When a child is learning their mother tongue, she or he is in a stage of development of linguistic skills. The child interprets definitions of words, and gradually builds syntactical structures (different word orders within the sentence), general grammatical areas (i.e. tenses, ways of forming a plural, etc), and also memorizes well-known exceptions to those rules (i.e. irregular forms of verbs). Later in life when the person learns a second language, right at the moment of being presented with a grammatical structure that is different from the mother tongue, the student will build a mapping from the mother tongue version, and the new language version, in order to logically understand and learn how to use the second version.

 

As a learner of a second language, the student is not, for the most part, building new linguistic areas in the mind, but forming a mapping or road, at least for initial understanding, between the known and the new language. The formation of this mental mapping between languages that are distantly related, or entirely unrelated, is more challenging. Because this mapping relies on what the learner already knows, the effectiveness of learning a language via this process depends upon the learner’s conscious understanding of the linguistic areas present in the mind.

 

Take care not to confuse a linguistic area with a grammatical representation. The linguistic area or concept is an abstract understanding not related to words at all. It is manifested in language with particular grammatical representations, which may differ from language to language. A person may know perfectly the grammatical rules of a particular grammatical structure in the new language, but still be unsure of all its permutations in the mother tongue, however, this is no obstacle for learning the new language because both depend on a solid possession of the abstract mental linguistic area.

 

In any case, the student should move away from frequently comparing the new language with other languages that he or she knows. For instance, consider the case of the subjunctive, an area that often stymies native English speakers who are learning romance languages. The subjunctive exists in English as a mood, but since it is not explicitly marked in the verb, there are no explicit rules as to when its use is mandatory.

 

Compare these two English sentences:

 

a. I demand that he be crowned (subjunctive mood)

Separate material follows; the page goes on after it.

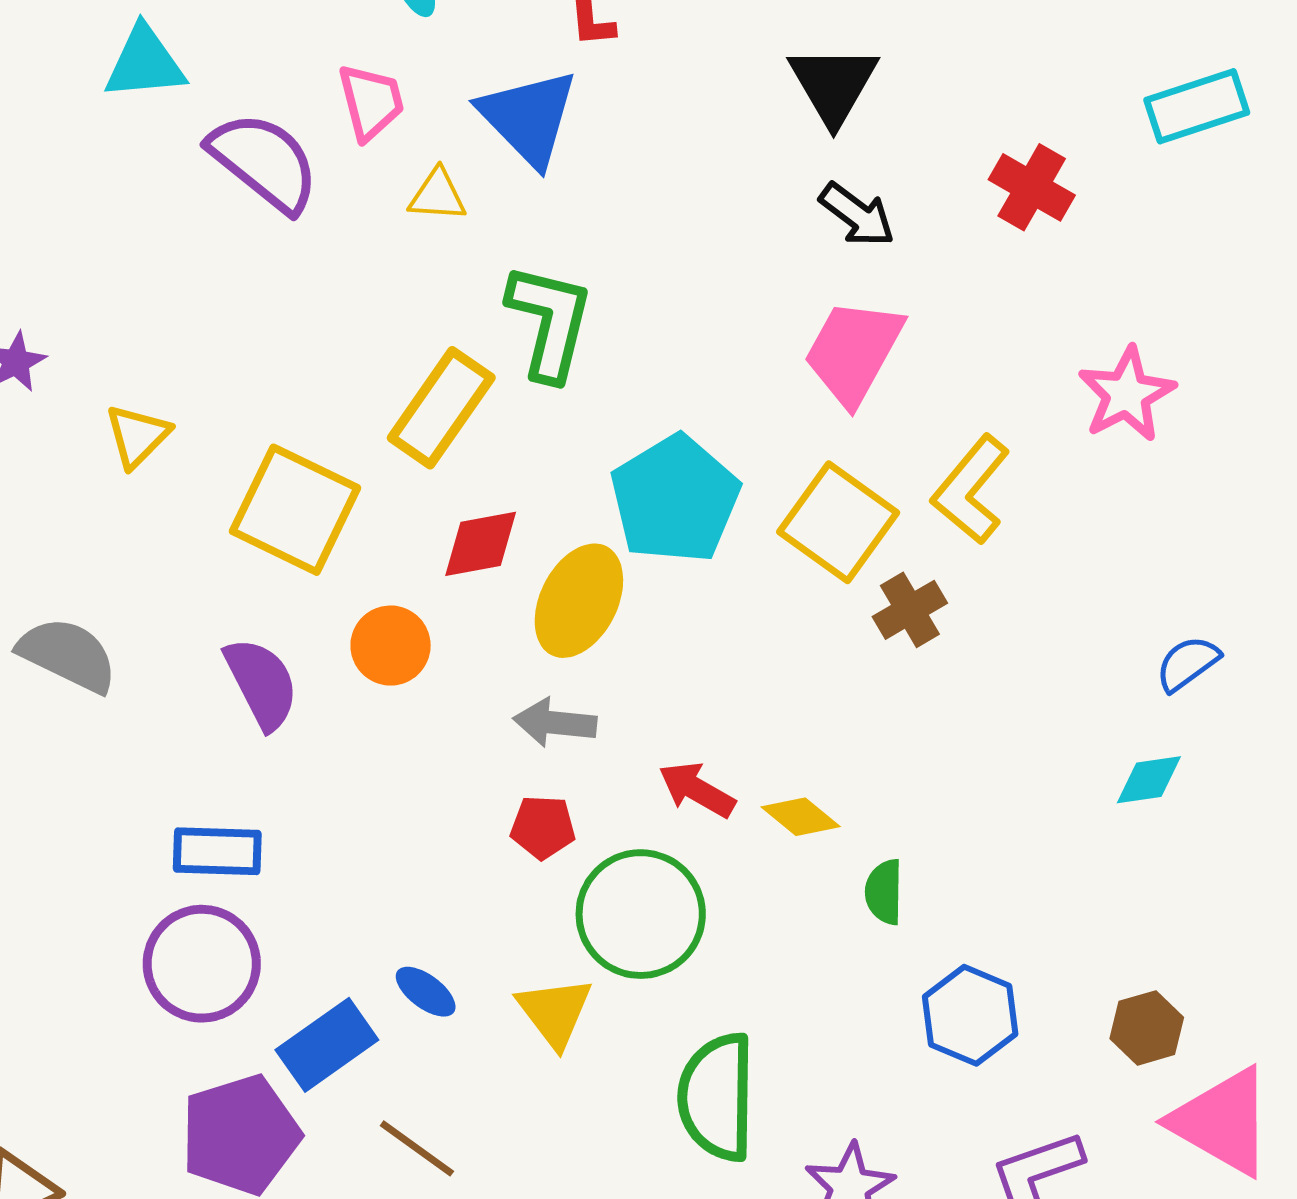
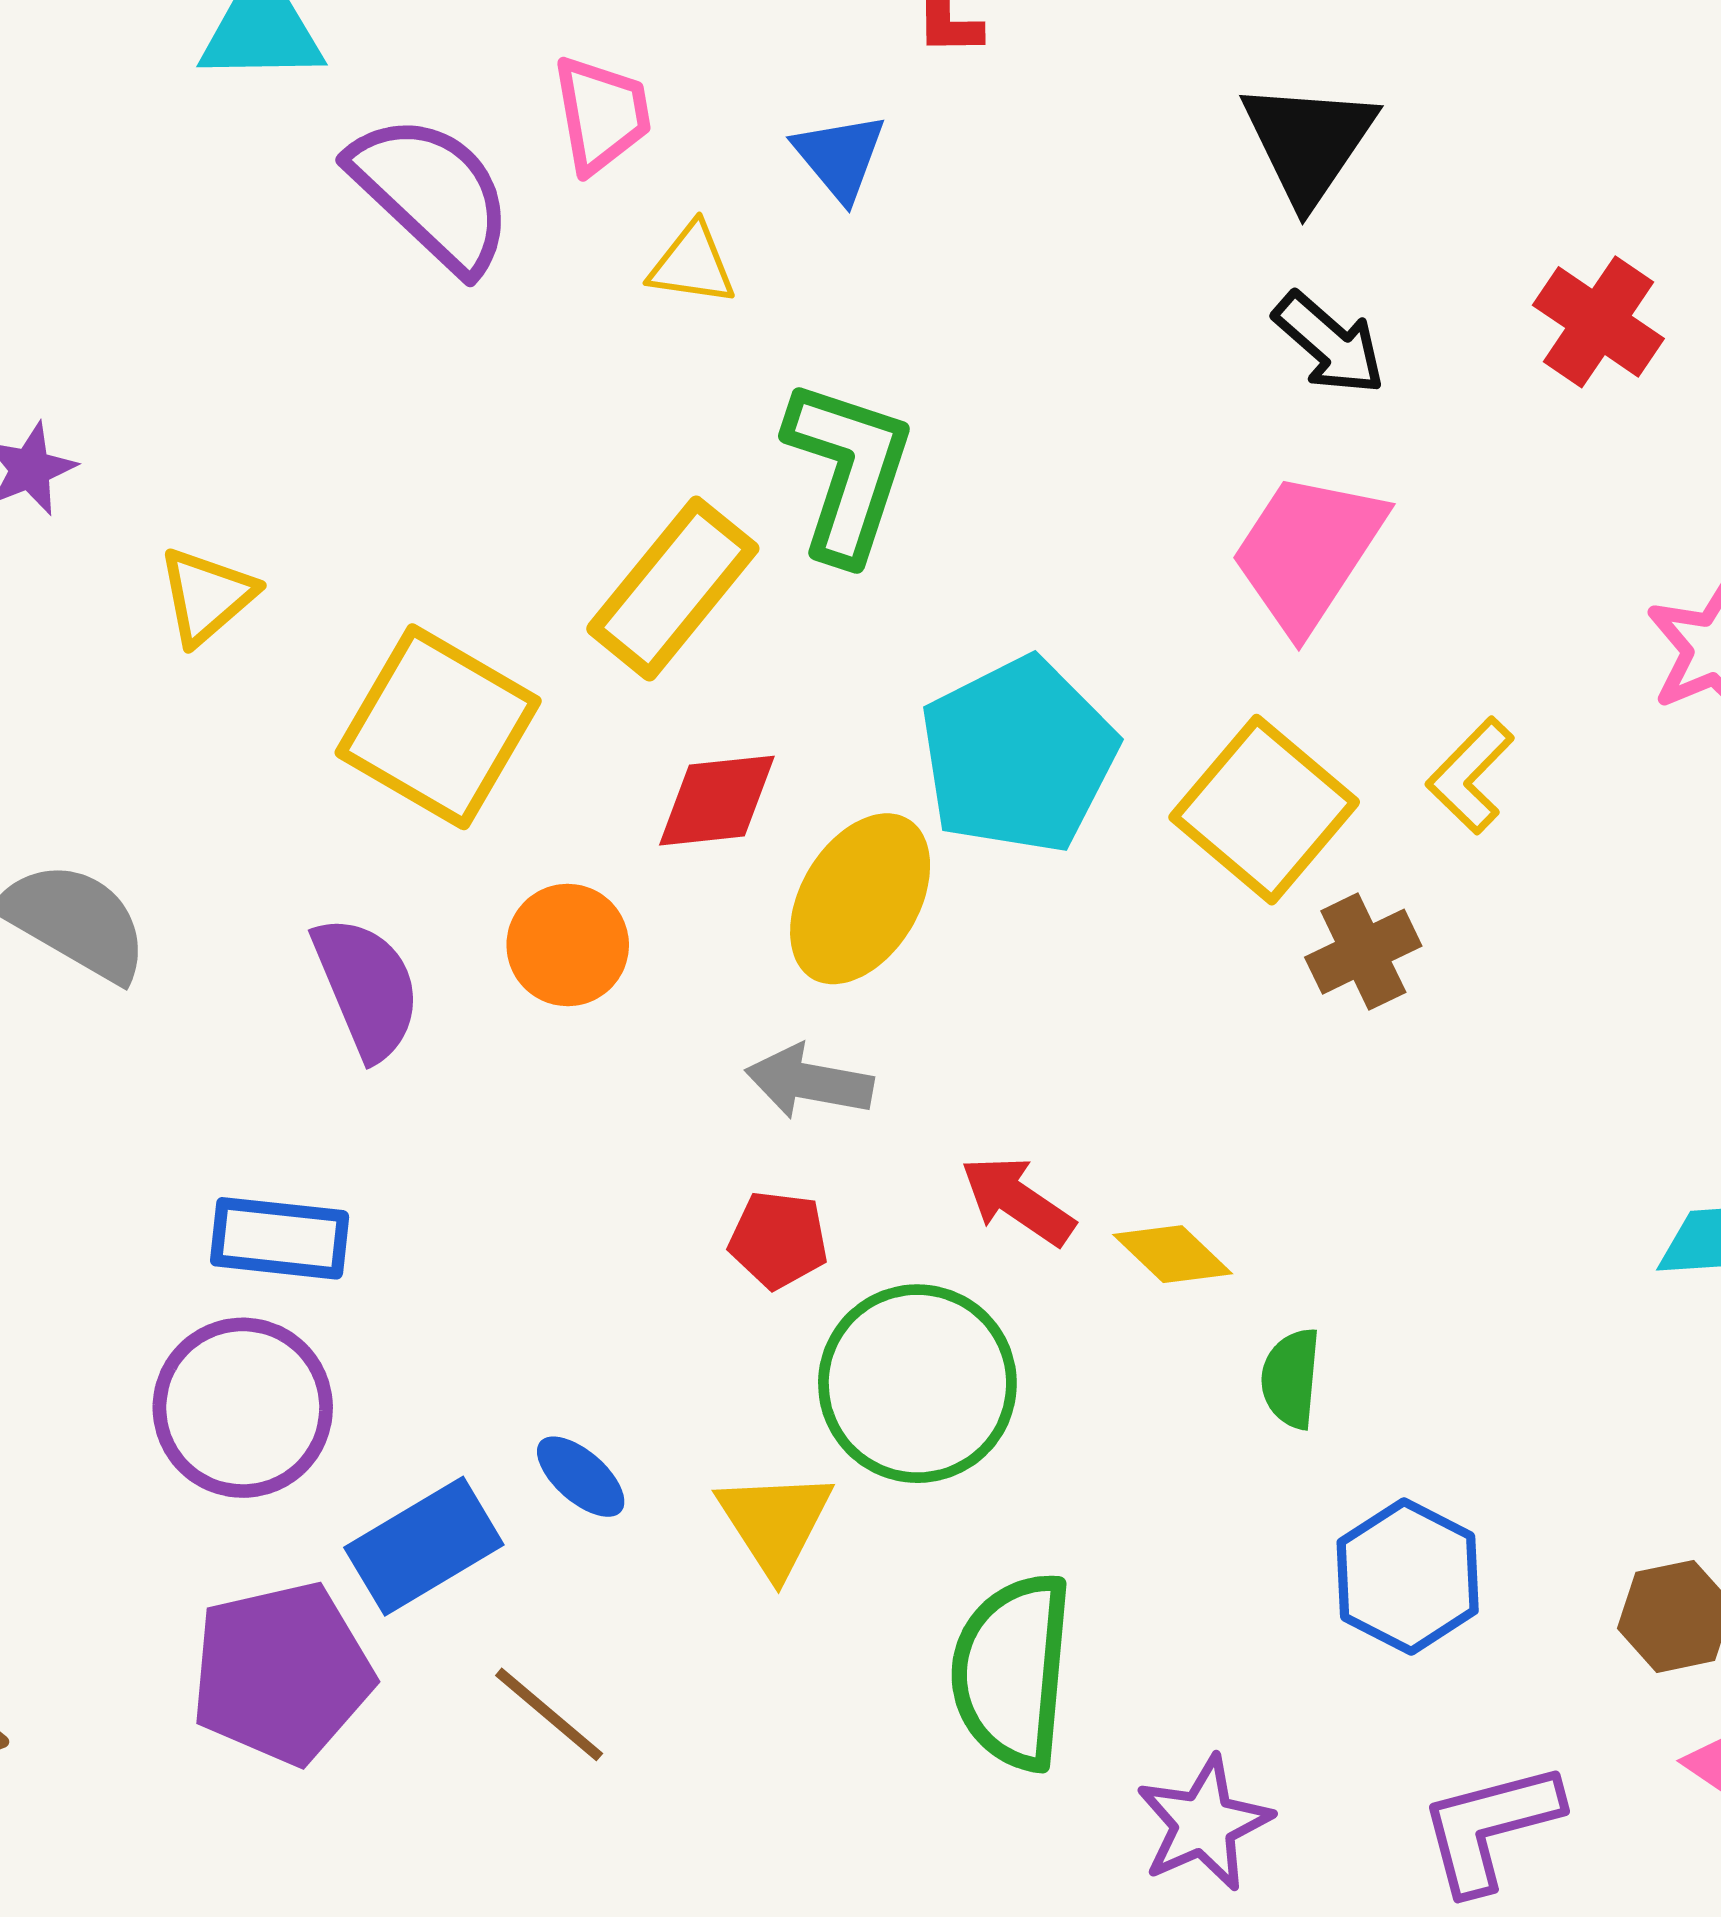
blue triangle: (528, 118) -> (840, 157), size x0.6
yellow L-shape: (971, 490) -> (1470, 776), size x0.7

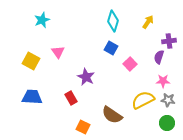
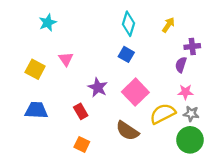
pink square: (130, 64) -> (135, 92), moved, size x1.6
green circle: (167, 123) -> (190, 140), size x1.5
orange square: (83, 127) -> (82, 144), moved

b. I ask for him to be crowned (passive voice)

 

In a number of romance languages, the mood of expressing a wish coupled with the relative pronoun “that” in example A above will call for the verb “to be” to show the subjunctive mood through its ending. As a consequence, a native English speaker who is newly acquiring this knowledge must construct a mental linguistic area, which consists of examining and identifying different verbs that express the “wishing” (or other moods expressed by the subjunctive), and then proceed to formulate practice sentences within this particular context. The student must also have studied beforehand the particular verb endings for the subjunctive.

 

Notice that this activity is separate from actually learning the verb endings for the subjunctive in the new language, which is actually the corresponding grammatical system of the language which will express the mental linguistic area. Maybe in a new language the subjunctive is not shown through a suffix, but an infix, a particle added in the middle of the verb! These grammatical representations are arbitrary, but should be mostly consistent within a particular language.

 

This example illustrates that building a new mental linguistic area is more involved and challenging than building a mental mapping between the grammatical structures of a known language and a new language.